GROK Multiple Match - Logstash

Dario_Pezzi · August 22, 2015, 6:02am

Dear All,
I'm looking for to match multiple patterns against a single field (message) but I can't understand how it works.

This is my multiple match defined inside filter:

 grok {
    patterns_dir => "/etc/logstash/patterns/"
    break_on_match => false
    keep_empty_captures => true
    
    match => {"message" => ["(%{EXIM_DATE:exim_date} )(%{EXIM_MSGID:exim_msg_id} )(?<msg_c>Completed)",
                            "(%{EXIM_DATE:exim_date} )(%{EXIM_MSGID:exim_msg_id} )(?<msg_f>frozen)"
                           ]
             }
 }

Logs file to analyze:

2015-08-21 06:39:43 1ZSe7D-0001VB-Ir Completed
2015-08-21 17:16:01 1ZSntD-0002yr-CA Message is frozen
2015-08-19 06:16:01 Start queue run: pid=21180

Assumption: EXIM_DATE and EXIM_MSGID works correctly (definition inside external file)

Question number 1
In the case of first log I get all fields and a grokfailure and it sound ok for me. The grok failure is determinated by the option break_on_match => false that will try to resolve the second pattern (actually if I remove the option break_on_match I get the resuts without grokfailure)

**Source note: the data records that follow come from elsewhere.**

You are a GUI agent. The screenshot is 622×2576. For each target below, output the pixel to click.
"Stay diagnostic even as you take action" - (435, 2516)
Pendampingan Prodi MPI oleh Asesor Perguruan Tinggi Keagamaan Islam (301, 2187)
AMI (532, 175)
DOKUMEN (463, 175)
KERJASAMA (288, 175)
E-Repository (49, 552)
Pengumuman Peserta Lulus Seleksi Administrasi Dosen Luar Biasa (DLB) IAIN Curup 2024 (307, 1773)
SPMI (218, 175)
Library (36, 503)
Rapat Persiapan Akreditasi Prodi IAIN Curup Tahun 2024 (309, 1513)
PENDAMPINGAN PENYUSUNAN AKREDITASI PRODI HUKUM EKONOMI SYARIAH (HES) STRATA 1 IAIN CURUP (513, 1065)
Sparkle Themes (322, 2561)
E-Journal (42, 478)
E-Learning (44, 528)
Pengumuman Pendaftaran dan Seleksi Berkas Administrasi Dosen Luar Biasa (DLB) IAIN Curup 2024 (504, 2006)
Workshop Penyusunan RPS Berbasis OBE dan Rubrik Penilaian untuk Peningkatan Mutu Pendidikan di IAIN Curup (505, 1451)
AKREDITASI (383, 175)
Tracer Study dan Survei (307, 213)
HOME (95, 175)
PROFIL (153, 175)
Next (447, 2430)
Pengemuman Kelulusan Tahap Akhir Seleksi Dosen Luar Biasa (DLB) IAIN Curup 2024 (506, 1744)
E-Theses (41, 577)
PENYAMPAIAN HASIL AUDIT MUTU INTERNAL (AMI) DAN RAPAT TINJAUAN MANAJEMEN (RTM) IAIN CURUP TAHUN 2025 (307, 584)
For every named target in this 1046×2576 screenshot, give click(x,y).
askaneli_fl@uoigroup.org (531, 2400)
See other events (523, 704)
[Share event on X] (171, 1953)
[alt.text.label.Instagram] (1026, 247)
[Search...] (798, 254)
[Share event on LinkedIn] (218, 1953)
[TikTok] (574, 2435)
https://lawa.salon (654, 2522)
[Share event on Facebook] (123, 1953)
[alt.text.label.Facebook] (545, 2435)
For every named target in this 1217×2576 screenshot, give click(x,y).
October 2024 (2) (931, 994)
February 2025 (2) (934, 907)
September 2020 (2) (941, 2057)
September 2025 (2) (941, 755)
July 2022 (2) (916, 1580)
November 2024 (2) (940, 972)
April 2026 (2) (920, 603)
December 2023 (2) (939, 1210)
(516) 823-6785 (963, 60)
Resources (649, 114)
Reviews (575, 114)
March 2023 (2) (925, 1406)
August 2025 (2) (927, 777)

2015-08-21 06:39:43 1ZSe7D-0001VB-Ir Completed
{
        "message" => "2015-08-21 06:39:43 1ZSe7D-0001VB-Ir Completed ",
       "@version" => "1",
     "@timestamp" => "2015-08-22T05:48:40.788Z",
           "host" => "ubuntu",
      "exim_date" => "2015-08-21 06:39:43",
      "exim_year" => "2015",
     "exim_month" => "08",
       "exim_day" => "21",
      "exim_time" => "06:39:43",
    "exim_msg_id" => "1ZSe7D-0001VB-Ir",
          "msg_c" => "Completed",
           "tags" => [
        [0] "_grokparsefailure"
    ]
}

With the second log I get only grokfailure without any fields in the output (exim_date, exim_msg_id) and this sound strange. I would expect to have the same result as the firs log. The first pattern fail but the second pattern should be ok.

2015-08-21 17:16:01 1ZSntD-0002yr-CA Message is frozen
{
       "message" => "2015-08-21 17:16:01 1ZSntD-0002yr-CA Message is frozen",
      "@version" => "1",
    "@timestamp" => "2015-08-22T05:50:59.789Z",
          "host" => "ubuntu",
          "tags" => [
        [0] "_grokparsefailure"
    ]
}

The question is how it works? Why I get the second output without any fields?

Question number 2
Suppose my match is only

  match => {"message" => ["(%{EXIM_DATE:exim_date} )(%{EXIM_MSGID:exim_msg_id} )(?<msg_c>Completed)"]}

In this case if the pattern fail for exim_msg_id but works for exim_date logstash will exit the filter without any field in output. Thus it work all or nothig. Correct?

Thanks in advance for your help.

Dario

magnusbaeck · August 23, 2015, 4:33pm

Question 1:

The question is how it works? Why I get the second output without any fields?

That's because

(%{EXIM_DATE:exim_date} )(%{EXIM_MSGID:exim_msg_id} )(?<msg_f>frozen)

doesn't match this string:

2015-08-21 17:16:01 1ZSntD-0002yr-CA Message is frozen

Try this instead:

%{EXIM_DATE:exim_date} %{EXIM_MSGID:exim_msg_id} Message is (?<msg_f>frozen)

I also removed he unnecessary parentheses. Not sure why you use different fields (msg_c and msg_f) depending on the message's status. Why not store the strings in a single field (e.g. msg_status)?

Question 2:

In this case if the pattern fail for exim_msg_id but works for exim_date logstash will exit the filter without any field in output. Thus it work all or nothig. Correct?

Yes. The whole grok expression must match.

Dario_Pezzi · August 30, 2015, 7:56am

Very thanks.

lucifer · February 19, 2016, 7:03am

Can I apply multiple match statements inside grok? Suppose I want to check the beginning and the end of a string and am not concerned with what's in the middle. How do I do that?